→ Instructions for the task
From the first line down to the one containing "explosieven. Dit kan tot levensgevaarlijke", reproduce the entries below exactly and leave out the pictures.

Dataset entries
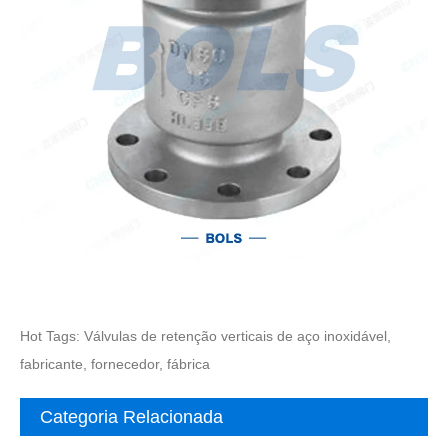
Hot Tags: Válvulas de retenção verticais de aço inoxidável,
fabricante, fornecedor, fábrica
Categoria Relacionada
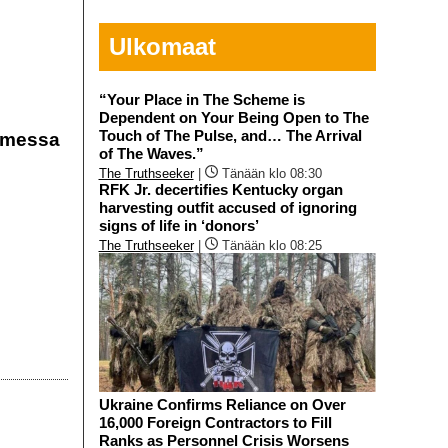
Ulkomaat
“Your Place in The Scheme is
Dependent on Your Being Open to The
Touch of The Pulse, and… The Arrival
uomessa
of The Waves.”
The Truthseeker
|
Tänään klo 08:30
RFK Jr. decertifies Kentucky organ
harvesting outfit accused of ignoring
signs of life in ‘donors’
The Truthseeker
|
Tänään klo 08:25
Ukraine Confirms Reliance on Over
16,000 Foreign Contractors to Fill
Ranks as Personnel Crisis Worsens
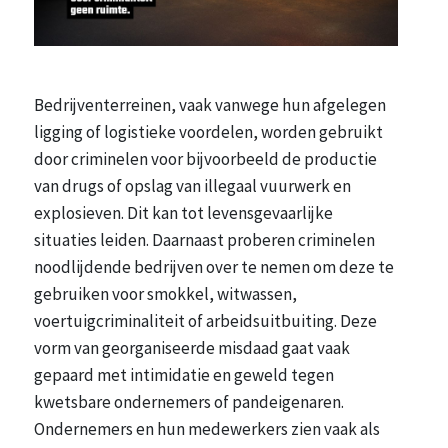
Bedrijventerreinen, vaak vanwege hun afgelegen
ligging of logistieke voordelen, worden gebruikt
door criminelen voor bijvoorbeeld de productie
van drugs of opslag van illegaal vuurwerk en
explosieven. Dit kan tot levensgevaarlijke
situaties leiden. Daarnaast proberen criminelen
noodlijdende bedrijven over te nemen om deze te
gebruiken voor smokkel, witwassen,
voertuigcriminaliteit of arbeidsuitbuiting. Deze
vorm van georganiseerde misdaad gaat vaak
gepaard met intimidatie en geweld tegen
kwetsbare ondernemers of pandeigenaren.
Ondernemers en hun medewerkers zien vaak als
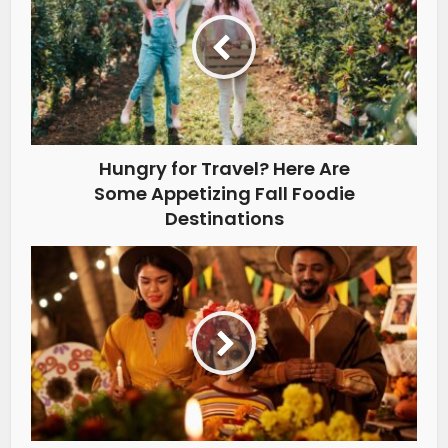
Hungry for Travel? Here Are
Some Appetizing Fall Foodie
Destinations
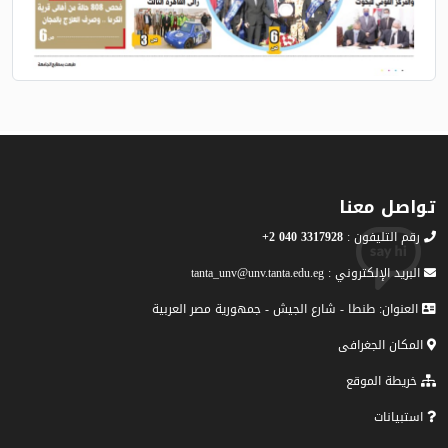
تواصل معنا
رقم التليفون :
3317928 040 2+
البريد الإلكتروني : tanta_unv@unv.tanta.edu.eg
العنوان: طنطا - شارع الجيش - جمهورية مصر العربية
المكان الجغرافى
خريطة الموقع
استبيانات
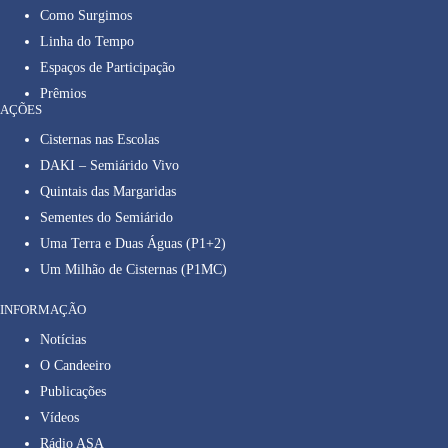
Como Surgimos
Linha do Tempo
Espaços de Participação
Prêmios
AÇÕES
Cisternas nas Escolas
DAKI – Semiárido Vivo
Quintais das Margaridas
Sementes do Semiárido
Uma Terra e Duas Águas (P1+2)
Um Milhão de Cisternas (P1MC)
INFORMAÇÃO
Notícias
O Candeeiro
Publicações
Vídeos
Rádio ASA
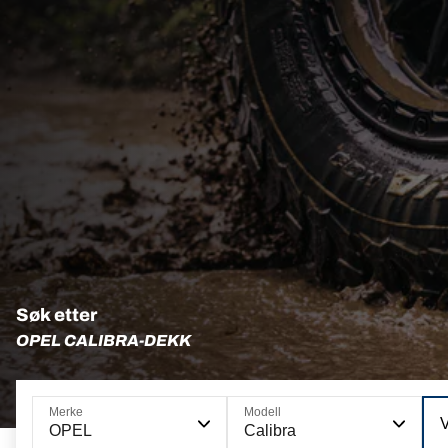
Søk etter
OPEL CALIBRA-DEKK
Merke
Modell
OPEL
Calibra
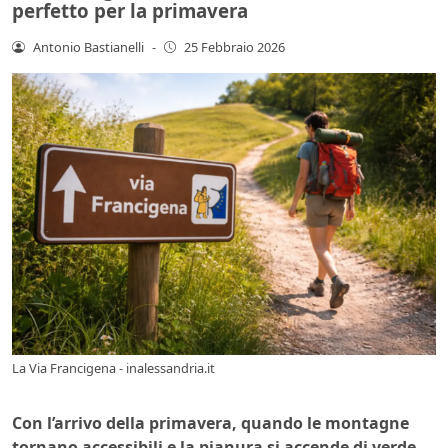
perfetto per la primavera
Antonio Bastianelli
-
25 Febbraio 2026
La Via Francigena - inalessandria.it
Con l’arrivo della primavera, quando le montagne
tornano accessibili e la pianura si accende di verde,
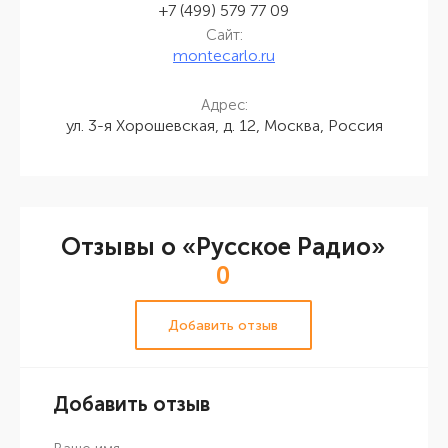
+7 (499) 579 77 09
Сайт:
montecarlo.ru
Адрес:
ул. 3-я Хорошевская, д. 12, Москва, Россия
Отзывы о «Русское Радио»
0
Добавить отзыв
Добавить отзыв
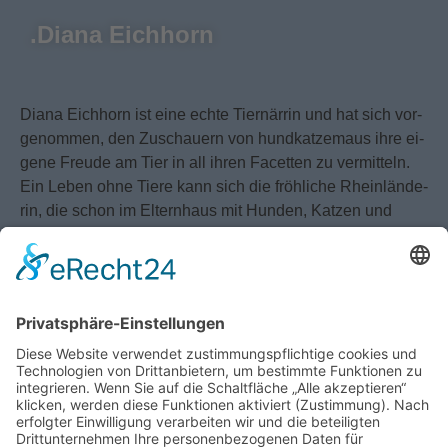
.Diana Eichhorn
Diana Eich­horn ist eine echte Tier­när­rin und hat sich vor­
ge­nom­men, den Zu­schau­ern von hund­kat­ze­maus ihre ei­
ge­ne Freu­de am Tier in all ihren Fa­cet­ten zu ver­mit­teln.
Ein Leben ohne Tiere kann sich die fröh­li­che Rhein­län­de­
rin, die schon im El­tern­haus mit Hun­den, Kat­zen und
einem Pony auf­ge­wach­sen ist, nicht vor­stel­len. Diana
Eich­horn mach­te mit 17 Jah­ren erst eine Aus­bil­dung zur
Kos­me­ti­ke­rin und Vi­sa­gis­tin, es folg­te eine kauf­män­ni­
sche Aus­bil­dung in der Be­klei­dungs­in­dus­trie. Par­al­lel
zum Ab­itur auf dem zwei­ten Bil­dungs­weg be­gann sie
eine Aus­bil­dung in Spre­cher­zie­hung und Stimm­bil­dung,
nahm spä­ter Schau­spiel­un­ter­richt und ließ sich beim Mo­
de­ra­to­ren­trai­ning pro­fes­sio­nell coa­chen. Nach di­ver­sen
Rol­len als Schau­spie­le­rin und Mo­de­ra­tio­nen bei dem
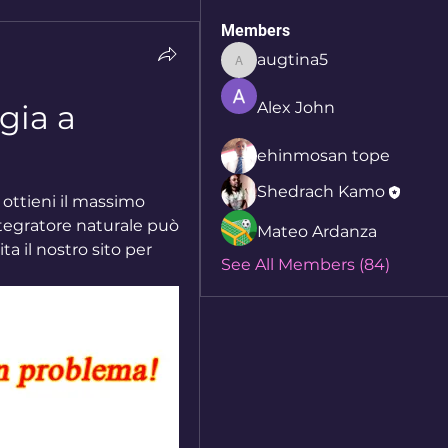
Members
augtina5
augtina5
ia a 
Alex John
ehinmosan tope
Shedrach Kamo
ottieni il massimo 
tegratore naturale può 
Mateo Ardanza
a il nostro sito per 
See All Members (84)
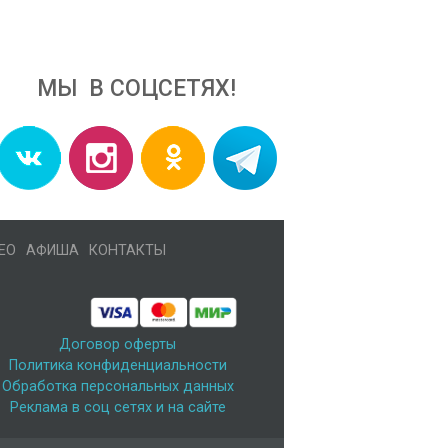
МЫ В СОЦСЕТЯХ!
ЕО
АФИША
КОНТАКТЫ
Договор оферты
Политика конфиденциальности
Обработка персональных данных
Реклама в соц сетях и на сайте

→ Answer section
Hot Tags: Válvulas de retenção verticais de aço inoxidável,
fabricante, fornecedor, fábrica
Categoria Relacionada
Ulkomaat
“Your Place in The Scheme is
Dependent on Your Being Open to The
Touch of The Pulse, and… The Arrival
uomessa
of The Waves.”
The Truthseeker
|
Tänään klo 08:30
RFK Jr. decertifies Kentucky organ
harvesting outfit accused of ignoring
signs of life in ‘donors’
The Truthseeker
|
Tänään klo 08:25
Ukraine Confirms Reliance on Over
16,000 Foreign Contractors to Fill
Ranks as Personnel Crisis Worsens
Bedrijventerreinen, vaak vanwege hun afgelegen
ligging of logistieke voordelen, worden gebruikt
door criminelen voor bijvoorbeeld de productie
van drugs of opslag van illegaal vuurwerk en
explosieven. Dit kan tot levensgevaarlijke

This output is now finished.